I tried all sorts of things through the years, eventually settling on restricting myself to a Bible app on my phone, thus limiting the rabbit trail options, but that only helped with part of the problem. Hand writing the notes wasn’t helping as much anymore, so I switched to taking notes on my phone. Switching between apps slowed me down and helped, but I still had trouble concentrating and retaining.
And then I had some fascinating conversations with a friend who has dealt with similar issues. She explained that she needed to be doodling or sketching while listening if she wanted to retain, that it helped her stay focused. I don’t sketch, but I do have a color-by-number app on my phone, so I dared to disobey tradition and open it during a sermon.
Oh
My
Word
It made all the difference! Being color by number, it’s a virtually mindless activity. It’s not enough to distract me from the message, but is enough to keep my eyes and hands occupied so that THEY don’t distract me from the message. It gives my antsy brain that one little bit of extra work required to make it settle down and actually concentrate on what’s being said.

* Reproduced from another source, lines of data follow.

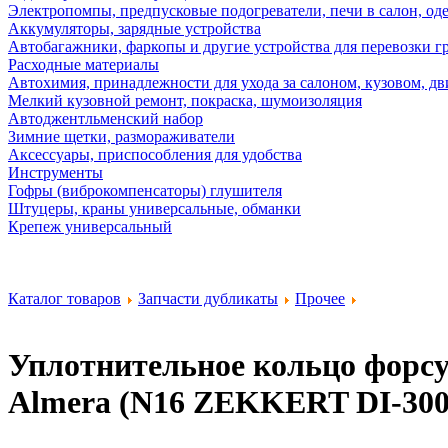
Электропомпы, предпусковые подогреватели, печи в салон, оде
Аккумуляторы, зарядные устройства
Автобагажники, фаркопы и другие устройства для перевозки г
Расходные материалы
Автохимия, принадлежности для ухода за салоном, кузовом, дв
Мелкий кузовной ремонт, покраска, шумоизоляция
Автоджентльменский набор
Зимние щетки, размораживатели
Аксессуары, приспособления для удобства
Инструменты
Гофры (виброкомпенсаторы) глушителя
Штуцеры, краны универсальные, обманки
Крепеж универсальный
Каталог товаров
Запчасти дубликаты
Прочее
Уплотнительное кольцо форсунк
Almera (N16
ZEKKERT DI-300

Since I started doing this, I am more connected with Pastor’s messages than ever, take better sermon notes now than I have in a very long time, and leave service without the frustration that used to stalk me when I knew I’d missed too much. It is an absolutely amazing solution that works for me, and I’m so glad my friend helped me head in the right direction.
So if you see me coloring in church, don’t freak out; it’s a good thing.